I like the way the trunk and branches in Georgia’s painting look like…the body and tentacles of a giant squid. She boldly abstracts away from the texture of the trunk, rendering it as flat. She also has some really nice fuzzy edges on the foliage. I like the way a few stars peep through the needles of the tree, which is said to be a ponderosa pine. I have a somewhat similar tree in my yard.

In some books and prints, The Lawrence Tree is shown with the trunk at the lower right, but a number of scholars feel that Georgia wanted the trunk to be at the upper left, with the tree disconcertingly growing down (into the Hollow Earth?). Larry Clark makes the point that if you lie on your back at the base of a tree with your head near the trunk, you will indeed see the trunk at the top of your visual field, as shown below.

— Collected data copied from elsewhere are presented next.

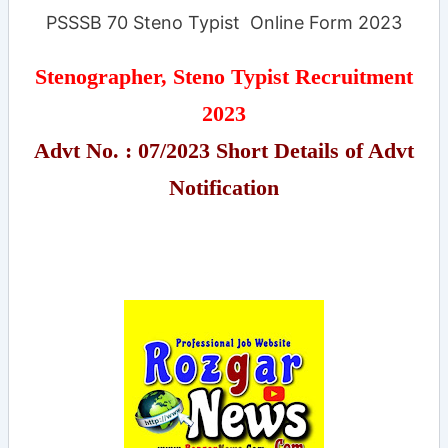
PSSSB 70 Steno Typist Online Form 2023
Stenographer, Steno Typist Recruitment
2023
Advt No. : 07/2023 Short Details of Advt
Notification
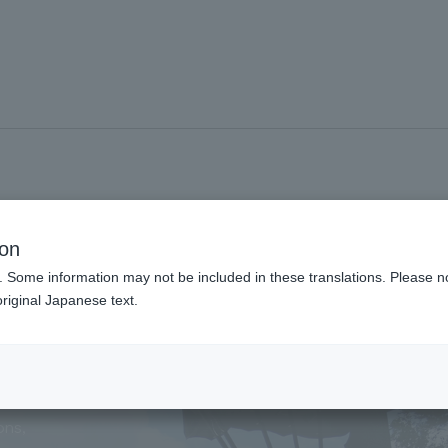
#Guided tour
ion
. Some information may not be included in these translations. Please n
riginal Japanese text.
g Tour
ons,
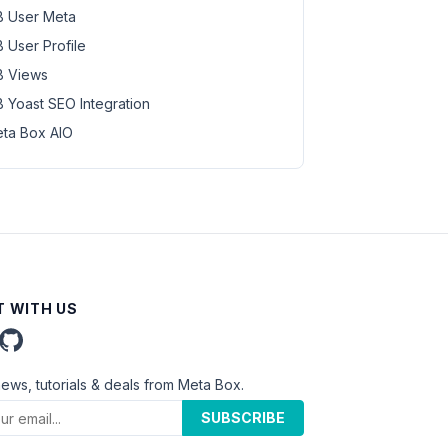
 User Meta
 User Profile
 Views
 Yoast SEO Integration
ta Box AIO
 WITH US
news, tutorials & deals from Meta Box.
SUBSCRIBE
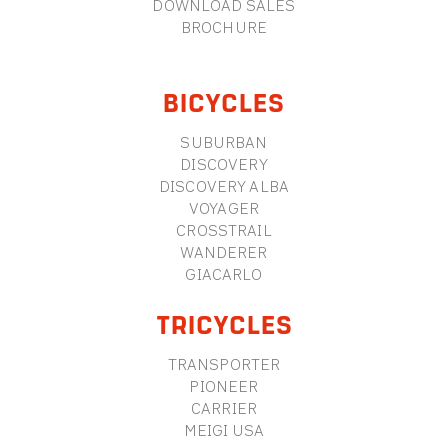
DOWNLOAD SALES
BROCHURE
BICYCLES
SUBURBAN
DISCOVERY
DISCOVERY ALBA
VOYAGER
CROSSTRAIL
WANDERER
GIACARLO
TRICYCLES
TRANSPORTER
PIONEER
CARRIER
MEIGI USA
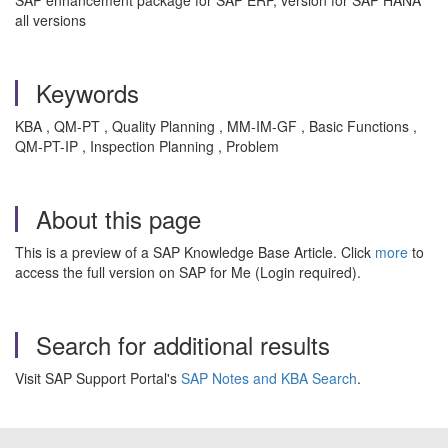
SAP enhancement package for SAP ERP, version for SAP HANA
all versions
Keywords
KBA , QM-PT , Quality Planning , MM-IM-GF , Basic Functions ,
QM-PT-IP , Inspection Planning , Problem
About this page
This is a preview of a SAP Knowledge Base Article. Click
more
to
access the full version on SAP for Me (Login required).
Search for additional results
Visit SAP Support Portal's
SAP Notes and KBA Search
.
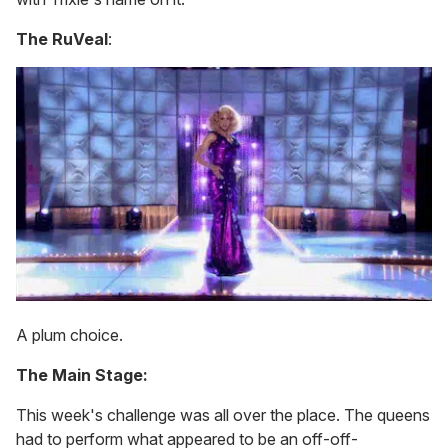
The RuVeal
:
A plum choice.
The Main Stage:
This week's challenge was all over the place. The queens
had to perform what appeared to be an off-off-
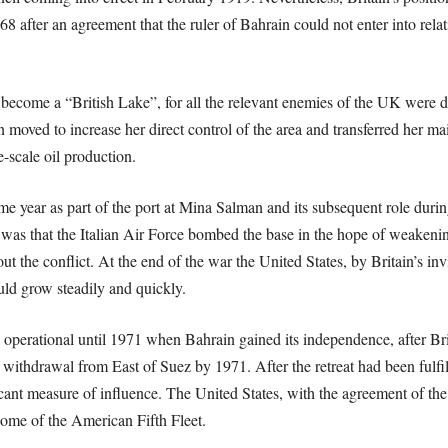
 after an agreement that the ruler of Bahrain could not enter into rela
 become a “British Lake”, for all the relevant enemies of the UK were d
in moved to increase her direct control of the area and transferred her ma
e-scale oil production.
e year as part of the port at Mina Salman and its subsequent role duri
 was that the Italian Air Force bombed the base in the hope of weakening
ut the conflict. At the end of the war the United States, by Britain’s inv
ld grow steadily and quickly.
ay operational until 1971 when Bahrain gained its independence, after Bri
 withdrawal from East of Suez by 1971. After the retreat had been fulfil
ficant measure of influence. The United States, with the agreement of the
ome of the American Fifth Fleet.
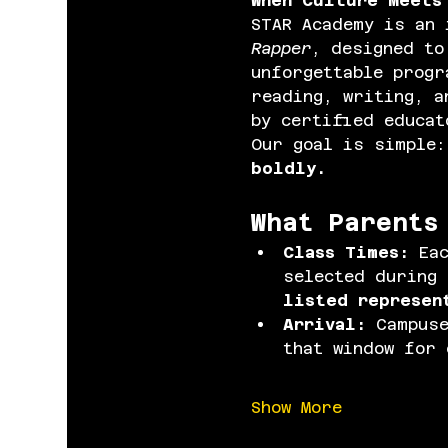
When Culture Meets
STAR Academy is an 
Rapper
, designed to
unforgettable progr
reading, writing, a
by certified educat
Our goal is simple:
boldly.
What Parents
Class Times: 
Ea
selected during 
listed represen
Arrival: 
Campuse
that window for 
Show More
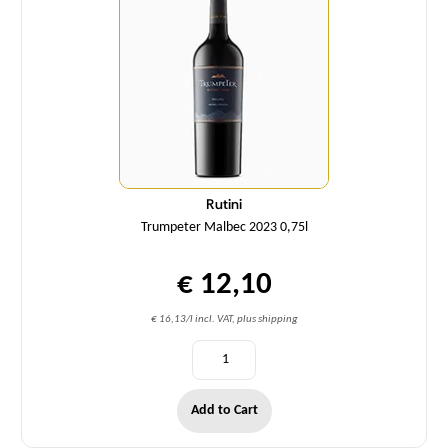
Rutini
Trumpeter Malbec 2023 0,75l
€ 12,10
€ 16,13/l incl. VAT, plus shipping
Add to Cart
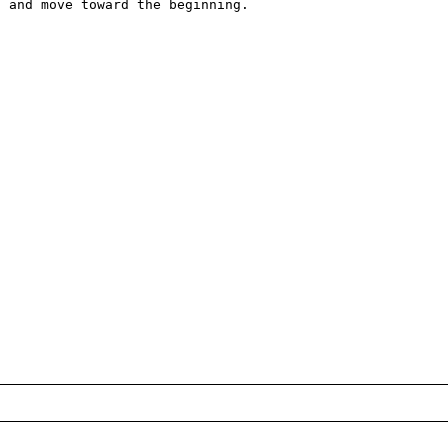
 and move toward the beginning. 
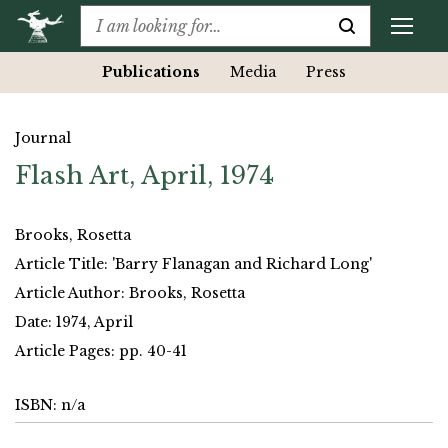
Publications
Media
Press
Journal
Flash Art, April, 1974
Brooks, Rosetta
Article Title: 'Barry Flanagan and Richard Long'
Article Author: Brooks, Rosetta
Date: 1974, April
Article Pages: pp. 40-41
ISBN: n/a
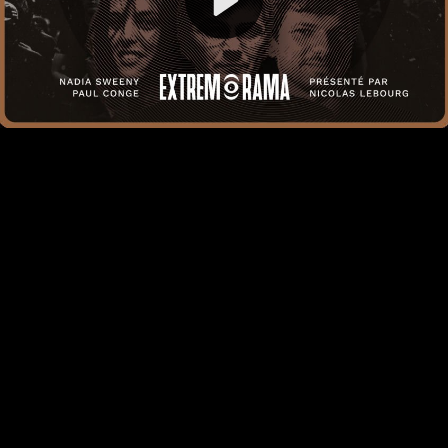
Video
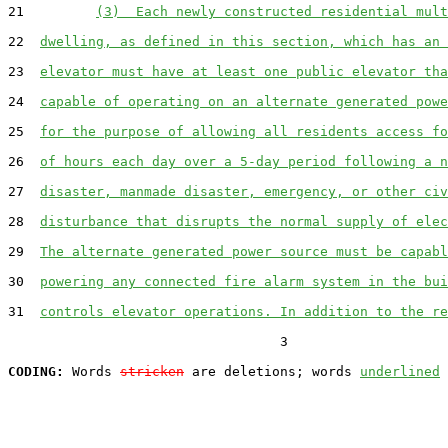
21         
(3)  Each newly constructed residential mult
22  
dwelling, as defined in this section, which has an 
23  
elevator must have at least one public elevator tha
24  
capable of operating on an alternate generated powe
25  
for the purpose of allowing all residents access fo
26  
of hours each day over a 5-day period following a n
27  
disaster, manmade disaster, emergency, or other civ
28  
disturbance that disrupts the normal supply of elec
29  
The alternate generated power source must be capabl
30  
powering any connected fire alarm system in the bui
31  
controls elevator operations. In addition to the re
                                  3

CODING:
 Words 
stricken
 are deletions; words 
underlined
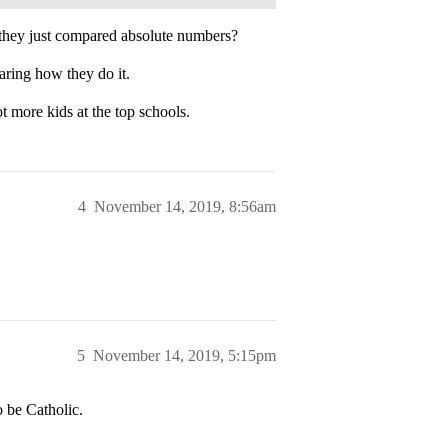
 they just compared absolute numbers?
ring how they do it.
t more kids at the top schools.
4
November 14, 2019, 8:56am
5
November 14, 2019, 5:15pm
o be Catholic.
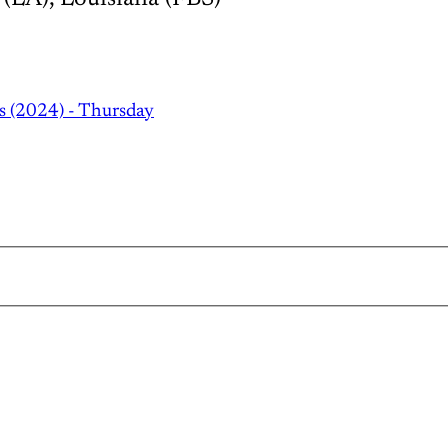
s (2024) - Thursday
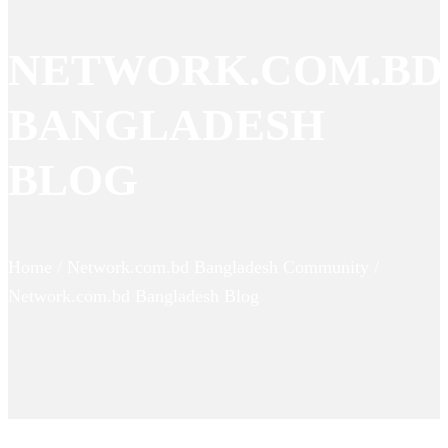
NETWORK.COM.BD
BANGLADESH
BLOG
Home / Network.com.bd Bangladesh Community /
Network.com.bd Bangladesh Blog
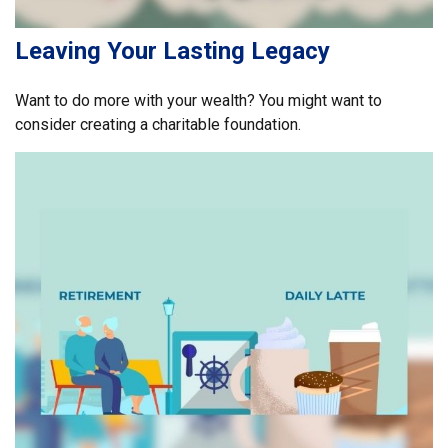
Leaving Your Lasting Legacy
Want to do more with your wealth? You might want to
consider creating a charitable foundation.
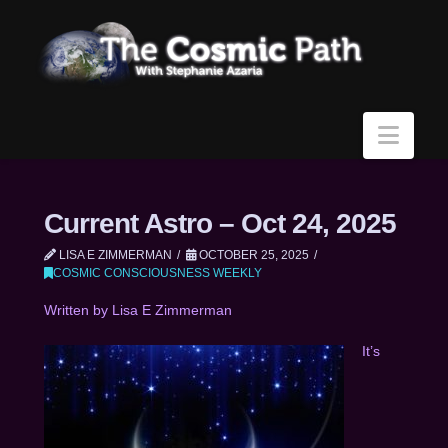
Navi
Current Astro – Oct 24, 2025
LISA E ZIMMERMAN
OCTOBER 25, 2025
COSMIC CONSCIOUSNESS WEEKLY
Written by Lisa E Zimmerman
It’s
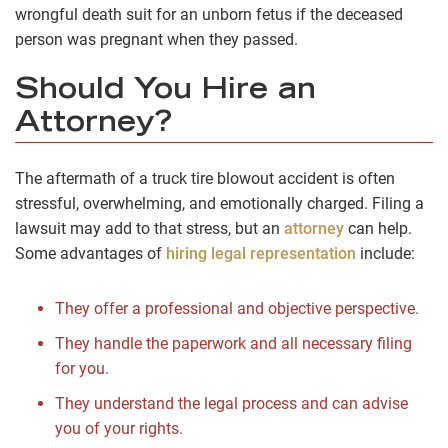
wrongful death suit for an unborn fetus if the deceased
person was pregnant when they passed.
Should You Hire an
Attorney?
The aftermath of a truck tire blowout accident is often
stressful, overwhelming, and emotionally charged. Filing a
lawsuit may add to that stress, but an
attorney
can help.
Some advantages of
hiring legal representation
include:
They offer a professional and objective perspective.
They handle the paperwork and all necessary filing
for you.
They understand the legal process and can advise
you of your rights.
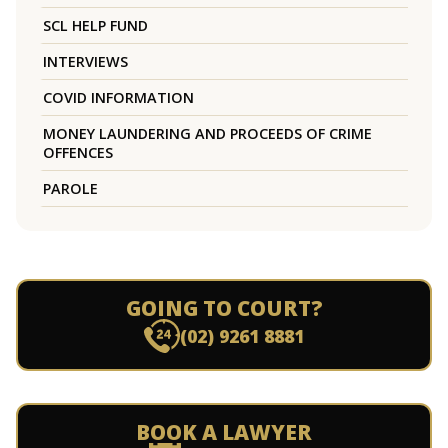
SCL HELP FUND
INTERVIEWS
COVID INFORMATION
MONEY LAUNDERING AND PROCEEDS OF CRIME
OFFENCES
PAROLE
GOING TO COURT?
(02) 9261 8881
BOOK A LAWYER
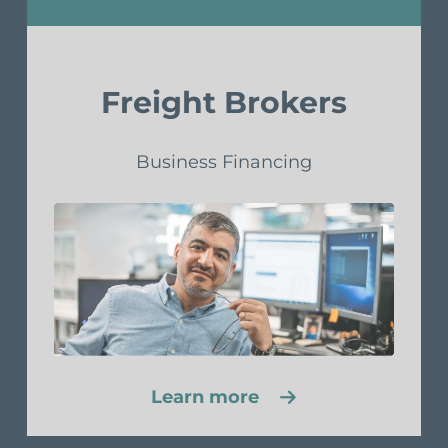
Freight Brokers
Business Financing
Learn more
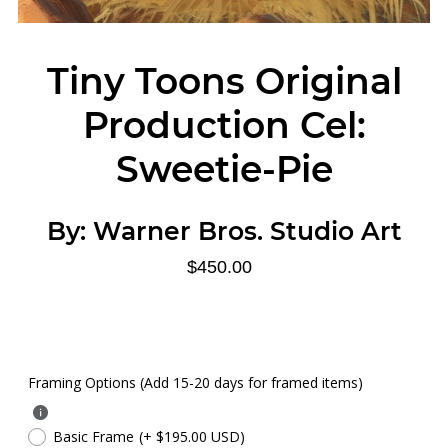
Tiny Toons Original
Production Cel:
Sweetie-Pie
By:
Warner Bros. Studio Art
$450.00
Framing Options (Add 15-20 days for framed items)
Basic Frame
(+ $195.00 USD)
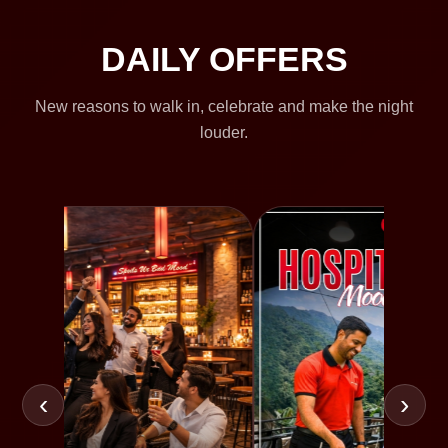
DAILY OFFERS
New reasons to walk in, celebrate and make the night
louder.
‹
›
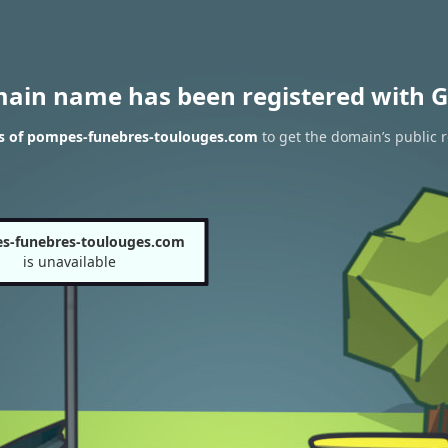
main name has been registered with G
ts of pompes-funebres-toulouges.com
to get the domain’s public r
s-funebres-toulouges.com
is unavailable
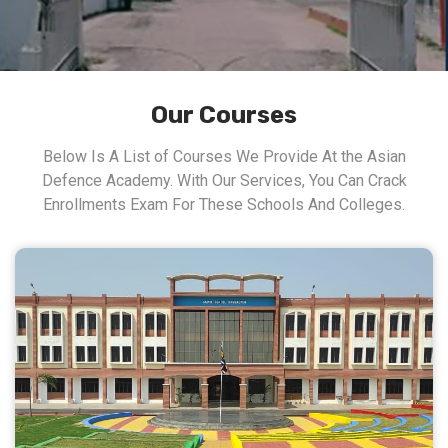
Our Courses
Below Is A List of Courses We Provide At the Asian
Defence Academy. With Our Services, You Can Crack
Enrollments Exam For These Schools And Colleges.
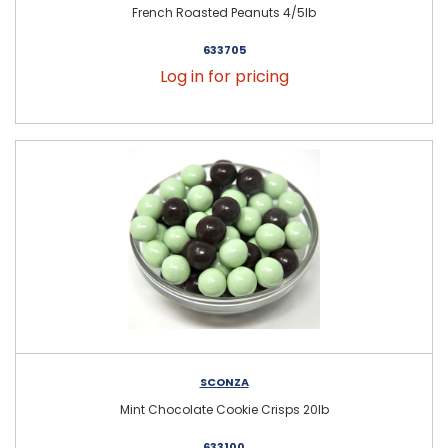
French Roasted Peanuts 4/5lb
633705
Log in for pricing
SCONZA
Mint Chocolate Cookie Crisps 20lb
633100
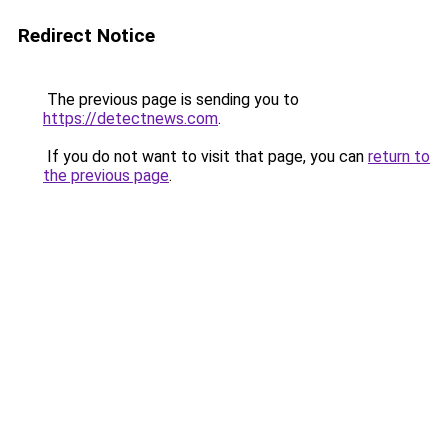
Redirect Notice
The previous page is sending you to
https://detectnews.com
.
If you do not want to visit that page, you can
return to
the previous page
.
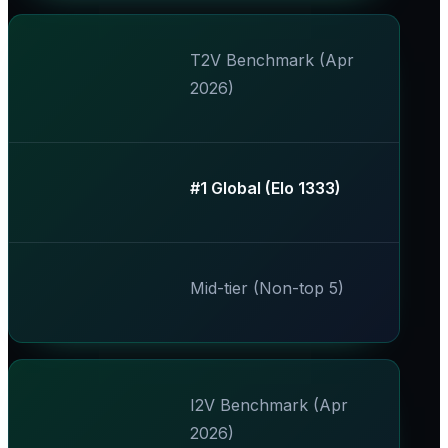
T2V Benchmark (Apr
2026)
​#1 Global (Elo 1333)​
Mid-tier (Non-top 5)
I2V Benchmark (Apr
2026)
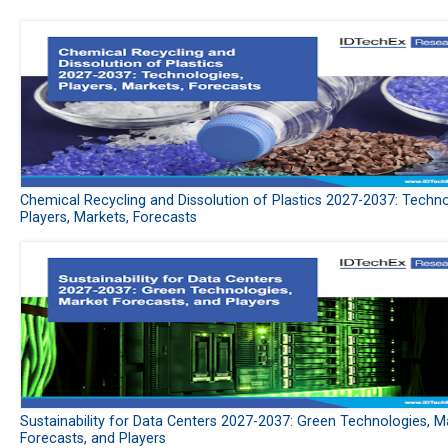
Chemical Recycling and Dissolution of Plastics 2027-2037: Techno
Players, Markets, Forecasts
Sustainability for Data Centers 2027-2037: Green Technologies, M
Forecasts, and Players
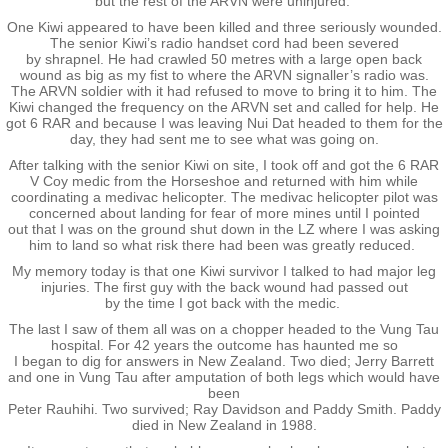
but the rest of the ARVN were uninjured.
RTNZ
One Kiwi appeared to have been killed and three seriously wounded.
The senior Kiwi’s radio handset cord had been severed
by shrapnel. He had crawled 50 metres with a large open back
wound as big as my fist to where the ARVN signaller’s radio was.
Waitomo & Te Kuiti
The ARVN soldier with it had refused to move to bring it to him. The
Kiwi changed the frequency on the ARVN set and called for help. He
got 6 RAR and because I was leaving Nui Dat headed to them for the
Waiouru
day, they had sent me to see what was going on.
After talking with the senior Kiwi on site, I took off and got the 6 RAR
USA & France
V Coy medic from the Horseshoe and returned with him while
coordinating a medivac helicopter. The medivac helicopter pilot was
concerned about landing for fear of more mines until I pointed
out that I was on the ground shut down in the LZ where I was asking
Canberra
him to land so what risk there had been was greatly reduced.
My memory today is that one Kiwi survivor I talked to had major leg
Shannon
injuries. The first guy with the back wound had passed out
by the time I got back with the medic.
The last I saw of them all was on a chopper headed to the Vung Tau
Waipukurau
hospital. For 42 years the outcome has haunted me so
I began to dig for answers in New Zealand. Two died; Jerry Barrett
and one in Vung Tau after amputation of both legs which would have
Seymour, Victoria
been
Peter Rauhihi. Two survived; Ray Davidson and Paddy Smith. Paddy
died in New Zealand in 1988.
Agent Orange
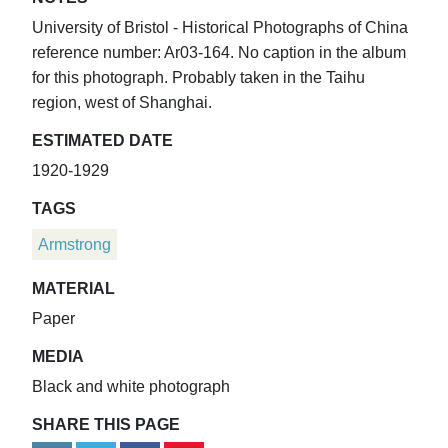
University of Bristol - Historical Photographs of China
reference number: Ar03-164. No caption in the album
for this photograph. Probably taken in the Taihu
region, west of Shanghai.
ESTIMATED DATE
1920-1929
TAGS
Armstrong
MATERIAL
Paper
MEDIA
Black and white photograph
SHARE THIS PAGE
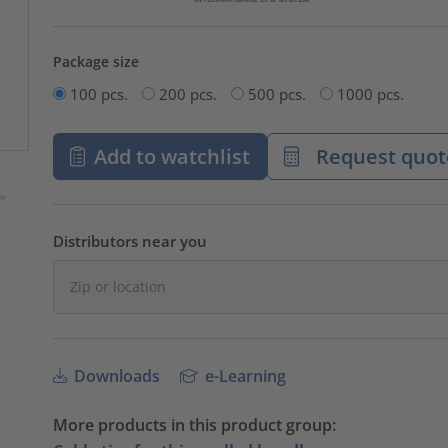
Package size
100 pcs.
200 pcs.
500 pcs.
1000 pcs.
Add to watchlist
Request quot
Distributors near you
Downloads
e-Learning
More products in this product group:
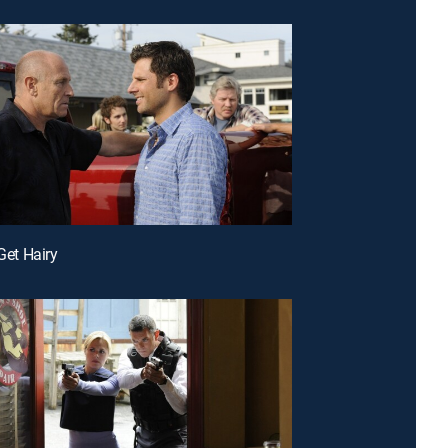
 Get Hairy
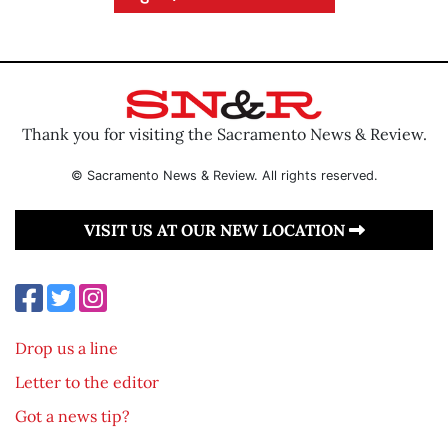
Thank you for visiting the Sacramento News & Review.
© Sacramento News & Review. All rights reserved.
VISIT US AT OUR NEW LOCATION
Drop us a line
Letter to the editor
Got a news tip?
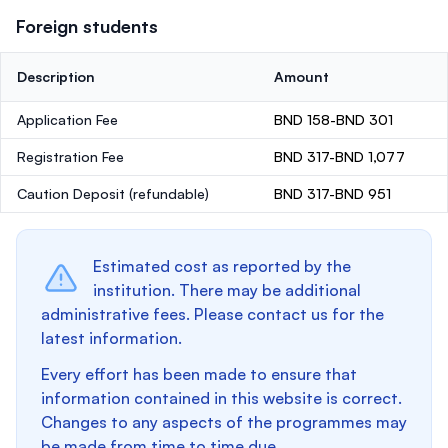
Foreign students
Description
Amount
Application Fee
BND 158-BND 301
Registration Fee
BND 317-BND 1,077
Caution Deposit
(refundable)
BND 317-BND 951
Estimated cost as reported by the
institution. There may be additional
administrative fees. Please contact us for the
latest information.
Every effort has been made to ensure that
information contained in this website is correct.
Changes to any aspects of the programmes may
be made from time to time due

I’m calling my version Georgia’s Tree, and I’m not precisely copying it, it’s more that I’m using it as a composition. I don’t look at the original too much, as it’s so dauntingly great.

I’m leaning towards having shades of green in the foliage instead of black like Georgia, and towards having some light on the trunk…maybe it’s moonlight. And I want to put in the stars, even though my picture sort of looks like daytime, well I can darken everything down a little. And I think I need to increase the contrast between the branches and the foliage and maybe add more branches. Possibly I put in an alien aircraft with running lights—maybe Georgia wouldn’t mind.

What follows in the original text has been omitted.